● **Work instructions**: Please retype the entries that follow exactly as they are, leaving the images behind.

[Stored items]
= Beginning of Section =

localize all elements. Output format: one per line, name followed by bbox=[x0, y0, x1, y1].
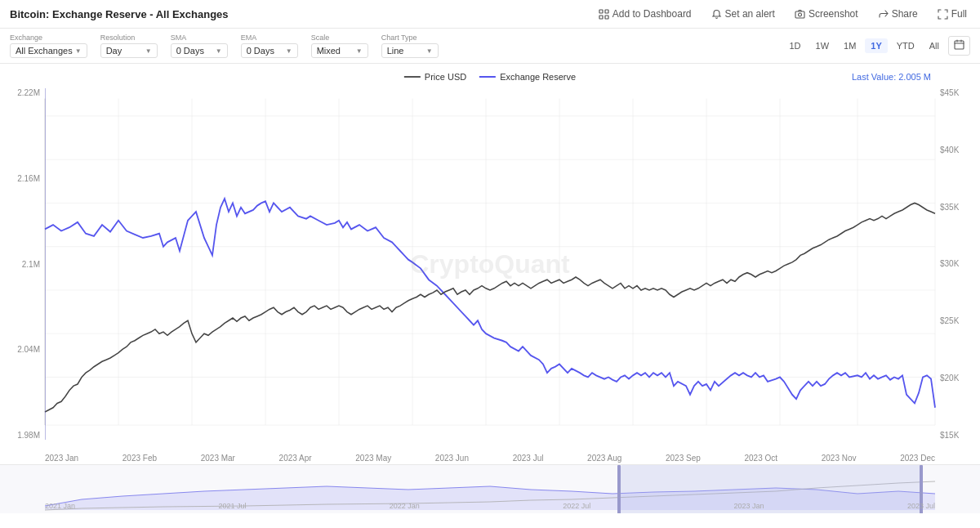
y-axis-left: 2.22M 2.16M 2.1M 2.04M 1.98M bbox=[0, 88, 45, 440]
camera-icon bbox=[795, 9, 805, 20]
time-selector: 1D 1W 1M 1Y YTD All bbox=[783, 36, 970, 56]
legend-price: Price USD bbox=[404, 72, 466, 82]
ema-chevron-icon: ▼ bbox=[286, 47, 292, 55]
resolution-chevron-icon: ▼ bbox=[145, 47, 152, 55]
svg-rect-4 bbox=[795, 11, 804, 18]
chart-type-selector: Chart Type Line ▼ bbox=[381, 34, 439, 58]
set-alert-button[interactable]: Set an alert bbox=[708, 7, 778, 21]
exchange-selector: Exchange All Exchanges ▼ bbox=[10, 34, 87, 58]
screenshot-button[interactable]: Screenshot bbox=[791, 7, 862, 21]
dashboard-icon bbox=[599, 9, 609, 20]
mini-x-label-4: 2022 Jul bbox=[563, 502, 590, 510]
time-1d-button[interactable]: 1D bbox=[783, 38, 806, 53]
sma-label: SMA bbox=[171, 34, 228, 42]
fullscreen-icon bbox=[938, 9, 948, 20]
chart-vertical-line bbox=[45, 88, 46, 440]
exchange-chevron-icon: ▼ bbox=[75, 47, 82, 55]
main-chart-svg bbox=[0, 64, 980, 464]
x-label-jan: 2023 Jan bbox=[45, 454, 78, 463]
resolution-selector: Resolution Day ▼ bbox=[100, 34, 158, 58]
ema-dropdown[interactable]: 0 Days ▼ bbox=[241, 43, 298, 58]
x-label-aug: 2023 Aug bbox=[587, 454, 621, 463]
svg-point-5 bbox=[798, 13, 801, 16]
time-1m-button[interactable]: 1M bbox=[838, 38, 862, 53]
share-button[interactable]: Share bbox=[875, 7, 921, 21]
share-icon bbox=[878, 9, 889, 20]
svg-rect-6 bbox=[955, 41, 964, 49]
scale-label: Scale bbox=[311, 34, 368, 42]
fullscreen-button[interactable]: Full bbox=[934, 7, 970, 21]
mini-x-label-6: 2023 Jul bbox=[907, 502, 935, 510]
mini-chart[interactable]: 2021 Jan 2021 Jul 2022 Jan 2022 Jul 2023… bbox=[0, 464, 980, 513]
calendar-icon bbox=[954, 39, 964, 50]
ema-selector: EMA 0 Days ▼ bbox=[241, 34, 298, 58]
sma-selector: SMA 0 Days ▼ bbox=[171, 34, 228, 58]
svg-rect-0 bbox=[599, 10, 603, 13]
page-title: Bitcoin: Exchange Reserve - All Exchange… bbox=[10, 8, 229, 20]
time-1w-button[interactable]: 1W bbox=[810, 38, 835, 53]
time-all-button[interactable]: All bbox=[924, 38, 945, 53]
y-right-label-4: $30K bbox=[940, 259, 959, 268]
last-value-label: Last Value: 2.005 M bbox=[852, 72, 931, 82]
exchange-label: Exchange bbox=[10, 34, 87, 42]
add-dashboard-button[interactable]: Add to Dashboard bbox=[595, 7, 695, 21]
mini-x-label-1: 2021 Jan bbox=[45, 502, 75, 510]
toolbar-left: Exchange All Exchanges ▼ Resolution Day … bbox=[10, 34, 439, 58]
sma-chevron-icon: ▼ bbox=[216, 47, 222, 55]
time-ytd-button[interactable]: YTD bbox=[891, 38, 920, 53]
mini-x-label-2: 2021 Jul bbox=[218, 502, 246, 510]
ema-label: EMA bbox=[241, 34, 298, 42]
y-left-label-2: 2.16M bbox=[17, 174, 40, 183]
reserve-legend-line bbox=[479, 76, 496, 78]
chart-type-label: Chart Type bbox=[381, 34, 439, 42]
chart-legend: Price USD Exchange Reserve bbox=[404, 72, 576, 82]
y-right-label-7: $15K bbox=[940, 431, 959, 440]
x-label-jun: 2023 Jun bbox=[435, 454, 469, 463]
x-label-oct: 2023 Oct bbox=[744, 454, 777, 463]
mini-x-axis: 2021 Jan 2021 Jul 2022 Jan 2022 Jul 2023… bbox=[45, 502, 935, 510]
exchange-dropdown[interactable]: All Exchanges ▼ bbox=[10, 43, 87, 58]
page-header: Bitcoin: Exchange Reserve - All Exchange… bbox=[0, 0, 980, 29]
y-left-label-4: 2.04M bbox=[17, 345, 40, 354]
resolution-dropdown[interactable]: Day ▼ bbox=[100, 43, 158, 58]
x-label-feb: 2023 Feb bbox=[122, 454, 157, 463]
resolution-label: Resolution bbox=[100, 34, 158, 42]
y-left-label-1: 2.22M bbox=[17, 88, 40, 97]
y-right-label-5: $25K bbox=[940, 316, 959, 325]
y-left-label-5: 1.98M bbox=[17, 431, 40, 440]
mini-x-label-5: 2023 Jan bbox=[734, 502, 764, 510]
chart-toolbar: Exchange All Exchanges ▼ Resolution Day … bbox=[0, 29, 980, 64]
svg-rect-1 bbox=[605, 10, 608, 13]
x-label-sep: 2023 Sep bbox=[666, 454, 701, 463]
reserve-legend-label: Exchange Reserve bbox=[500, 72, 576, 82]
price-usd-line bbox=[45, 203, 935, 412]
calendar-button[interactable] bbox=[948, 36, 970, 56]
y-axis-right: $45K $40K $35K $30K $25K $20K $15K bbox=[935, 88, 980, 440]
svg-rect-2 bbox=[599, 16, 603, 19]
y-right-label-2: $40K bbox=[940, 145, 959, 154]
x-label-mar: 2023 Mar bbox=[201, 454, 235, 463]
scale-chevron-icon: ▼ bbox=[356, 47, 363, 55]
sma-dropdown[interactable]: 0 Days ▼ bbox=[171, 43, 228, 58]
y-left-label-3: 2.1M bbox=[22, 260, 40, 269]
x-axis-labels: 2023 Jan 2023 Feb 2023 Mar 2023 Apr 2023… bbox=[45, 454, 935, 463]
legend-reserve: Exchange Reserve bbox=[479, 72, 576, 82]
scale-selector: Scale Mixed ▼ bbox=[311, 34, 368, 58]
x-label-may: 2023 May bbox=[355, 454, 391, 463]
main-chart-area[interactable]: Price USD Exchange Reserve Last Value: 2… bbox=[0, 64, 980, 464]
x-label-jul: 2023 Jul bbox=[513, 454, 544, 463]
x-label-apr: 2023 Apr bbox=[279, 454, 312, 463]
time-1y-button[interactable]: 1Y bbox=[865, 38, 887, 53]
bell-icon bbox=[711, 9, 722, 20]
y-right-label-3: $35K bbox=[940, 203, 959, 212]
price-legend-line bbox=[404, 76, 421, 78]
header-actions: Add to Dashboard Set an alert Screenshot… bbox=[595, 7, 970, 21]
scale-dropdown[interactable]: Mixed ▼ bbox=[311, 43, 368, 58]
price-legend-label: Price USD bbox=[425, 72, 466, 82]
x-label-nov: 2023 Nov bbox=[822, 454, 857, 463]
y-right-label-6: $20K bbox=[940, 374, 959, 383]
mini-x-label-3: 2022 Jan bbox=[390, 502, 420, 510]
chart-type-dropdown[interactable]: Line ▼ bbox=[381, 43, 439, 58]
exchange-reserve-line bbox=[45, 199, 935, 408]
x-label-dec: 2023 Dec bbox=[900, 454, 935, 463]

= End of Section =

● **Response area**:
localize all elements. Output format: one per line, name followed by bbox=[x0, y0, x1, y1].
y-axis-left: 2.22M 2.16M 2.1M 2.04M 1.98M bbox=[0, 88, 45, 440]
camera-icon bbox=[795, 9, 805, 20]
time-selector: 1D 1W 1M 1Y YTD All bbox=[783, 36, 970, 56]
legend-price: Price USD bbox=[404, 72, 466, 82]
ema-chevron-icon: ▼ bbox=[286, 47, 292, 55]
resolution-chevron-icon: ▼ bbox=[145, 47, 152, 55]
svg-rect-4 bbox=[795, 11, 804, 18]
chart-type-selector: Chart Type Line ▼ bbox=[381, 34, 439, 58]
set-alert-button[interactable]: Set an alert bbox=[708, 7, 778, 21]
exchange-selector: Exchange All Exchanges ▼ bbox=[10, 34, 87, 58]
screenshot-button[interactable]: Screenshot bbox=[791, 7, 862, 21]
dashboard-icon bbox=[599, 9, 609, 20]
mini-x-label-4: 2022 Jul bbox=[563, 502, 590, 510]
time-1d-button[interactable]: 1D bbox=[783, 38, 806, 53]
sma-label: SMA bbox=[171, 34, 228, 42]
fullscreen-icon bbox=[938, 9, 948, 20]
chart-vertical-line bbox=[45, 88, 46, 440]
exchange-chevron-icon: ▼ bbox=[75, 47, 82, 55]
main-chart-svg bbox=[0, 64, 980, 464]
x-label-jan: 2023 Jan bbox=[45, 454, 78, 463]
resolution-selector: Resolution Day ▼ bbox=[100, 34, 158, 58]
ema-dropdown[interactable]: 0 Days ▼ bbox=[241, 43, 298, 58]
x-label-aug: 2023 Aug bbox=[587, 454, 621, 463]
svg-point-5 bbox=[798, 13, 801, 16]
time-1m-button[interactable]: 1M bbox=[838, 38, 862, 53]
share-button[interactable]: Share bbox=[875, 7, 921, 21]
share-icon bbox=[878, 9, 889, 20]
svg-rect-6 bbox=[955, 41, 964, 49]
scale-label: Scale bbox=[311, 34, 368, 42]
fullscreen-button[interactable]: Full bbox=[934, 7, 970, 21]
mini-x-label-6: 2023 Jul bbox=[907, 502, 935, 510]
mini-chart[interactable]: 2021 Jan 2021 Jul 2022 Jan 2022 Jul 2023… bbox=[0, 464, 980, 513]
calendar-icon bbox=[954, 39, 964, 50]
ema-selector: EMA 0 Days ▼ bbox=[241, 34, 298, 58]
sma-selector: SMA 0 Days ▼ bbox=[171, 34, 228, 58]
svg-rect-0 bbox=[599, 10, 603, 13]
page-title: Bitcoin: Exchange Reserve - All Exchange… bbox=[10, 8, 229, 20]
time-1w-button[interactable]: 1W bbox=[810, 38, 835, 53]
time-all-button[interactable]: All bbox=[924, 38, 945, 53]
y-right-label-4: $30K bbox=[940, 259, 959, 268]
last-value-label: Last Value: 2.005 M bbox=[852, 72, 931, 82]
exchange-label: Exchange bbox=[10, 34, 87, 42]
add-dashboard-button[interactable]: Add to Dashboard bbox=[595, 7, 695, 21]
mini-x-label-1: 2021 Jan bbox=[45, 502, 75, 510]
toolbar-left: Exchange All Exchanges ▼ Resolution Day … bbox=[10, 34, 439, 58]
sma-chevron-icon: ▼ bbox=[216, 47, 222, 55]
time-ytd-button[interactable]: YTD bbox=[891, 38, 920, 53]
mini-x-label-2: 2021 Jul bbox=[218, 502, 246, 510]
ema-label: EMA bbox=[241, 34, 298, 42]
y-left-label-2: 2.16M bbox=[17, 174, 40, 183]
reserve-legend-line bbox=[479, 76, 496, 78]
chart-type-label: Chart Type bbox=[381, 34, 439, 42]
chart-legend: Price USD Exchange Reserve bbox=[404, 72, 576, 82]
y-right-label-7: $15K bbox=[940, 431, 959, 440]
x-label-jun: 2023 Jun bbox=[435, 454, 469, 463]
x-label-oct: 2023 Oct bbox=[744, 454, 777, 463]
mini-x-axis: 2021 Jan 2021 Jul 2022 Jan 2022 Jul 2023… bbox=[45, 502, 935, 510]
exchange-dropdown[interactable]: All Exchanges ▼ bbox=[10, 43, 87, 58]
page-header: Bitcoin: Exchange Reserve - All Exchange… bbox=[0, 0, 980, 29]
y-left-label-4: 2.04M bbox=[17, 345, 40, 354]
resolution-dropdown[interactable]: Day ▼ bbox=[100, 43, 158, 58]
x-label-feb: 2023 Feb bbox=[122, 454, 157, 463]
resolution-label: Resolution bbox=[100, 34, 158, 42]
y-left-label-1: 2.22M bbox=[17, 88, 40, 97]
y-right-label-5: $25K bbox=[940, 316, 959, 325]
y-left-label-5: 1.98M bbox=[17, 431, 40, 440]
mini-x-label-5: 2023 Jan bbox=[734, 502, 764, 510]
chart-toolbar: Exchange All Exchanges ▼ Resolution Day … bbox=[0, 29, 980, 64]
svg-rect-1 bbox=[605, 10, 608, 13]
x-label-sep: 2023 Sep bbox=[666, 454, 701, 463]
reserve-legend-label: Exchange Reserve bbox=[500, 72, 576, 82]
price-usd-line bbox=[45, 203, 935, 412]
calendar-button[interactable] bbox=[948, 36, 970, 56]
y-axis-right: $45K $40K $35K $30K $25K $20K $15K bbox=[935, 88, 980, 440]
svg-rect-2 bbox=[599, 16, 603, 19]
y-right-label-2: $40K bbox=[940, 145, 959, 154]
x-label-mar: 2023 Mar bbox=[201, 454, 235, 463]
scale-chevron-icon: ▼ bbox=[356, 47, 363, 55]
sma-dropdown[interactable]: 0 Days ▼ bbox=[171, 43, 228, 58]
y-left-label-3: 2.1M bbox=[22, 260, 40, 269]
x-axis-labels: 2023 Jan 2023 Feb 2023 Mar 2023 Apr 2023… bbox=[45, 454, 935, 463]
legend-reserve: Exchange Reserve bbox=[479, 72, 576, 82]
scale-selector: Scale Mixed ▼ bbox=[311, 34, 368, 58]
x-label-may: 2023 May bbox=[355, 454, 391, 463]
main-chart-area[interactable]: Price USD Exchange Reserve Last Value: 2… bbox=[0, 64, 980, 464]
x-label-jul: 2023 Jul bbox=[513, 454, 544, 463]
x-label-apr: 2023 Apr bbox=[279, 454, 312, 463]
time-1y-button[interactable]: 1Y bbox=[865, 38, 887, 53]
bell-icon bbox=[711, 9, 722, 20]
y-right-label-3: $35K bbox=[940, 203, 959, 212]
price-legend-line bbox=[404, 76, 421, 78]
header-actions: Add to Dashboard Set an alert Screenshot… bbox=[595, 7, 970, 21]
scale-dropdown[interactable]: Mixed ▼ bbox=[311, 43, 368, 58]
price-legend-label: Price USD bbox=[425, 72, 466, 82]
x-label-nov: 2023 Nov bbox=[822, 454, 857, 463]
y-right-label-6: $20K bbox=[940, 374, 959, 383]
mini-x-label-3: 2022 Jan bbox=[390, 502, 420, 510]
chart-type-dropdown[interactable]: Line ▼ bbox=[381, 43, 439, 58]
exchange-reserve-line bbox=[45, 199, 935, 408]
x-label-dec: 2023 Dec bbox=[900, 454, 935, 463]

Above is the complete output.